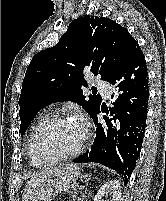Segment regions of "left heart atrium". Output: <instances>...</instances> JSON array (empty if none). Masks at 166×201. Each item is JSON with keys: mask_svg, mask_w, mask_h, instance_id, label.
I'll return each mask as SVG.
<instances>
[{"mask_svg": "<svg viewBox=\"0 0 166 201\" xmlns=\"http://www.w3.org/2000/svg\"><path fill=\"white\" fill-rule=\"evenodd\" d=\"M75 123L81 130L83 136H85V134L87 133V129H88V122H87L86 118L82 115H79V116H77Z\"/></svg>", "mask_w": 166, "mask_h": 201, "instance_id": "1", "label": "left heart atrium"}]
</instances>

(To do) Transcribe the listing exactly; omit all images.

(Solution to the exercise)
Segment regions of "left heart atrium". Output: <instances>...</instances> JSON array (empty if none). Masks at 166×201. Each item is JSON with keys: mask_svg, mask_w, mask_h, instance_id, label.
I'll return each mask as SVG.
<instances>
[{"mask_svg": "<svg viewBox=\"0 0 166 201\" xmlns=\"http://www.w3.org/2000/svg\"><path fill=\"white\" fill-rule=\"evenodd\" d=\"M75 123L81 130L83 136H85V134L87 133V129H88V122H87L86 118L82 115H79V116H77Z\"/></svg>", "mask_w": 166, "mask_h": 201, "instance_id": "1", "label": "left heart atrium"}]
</instances>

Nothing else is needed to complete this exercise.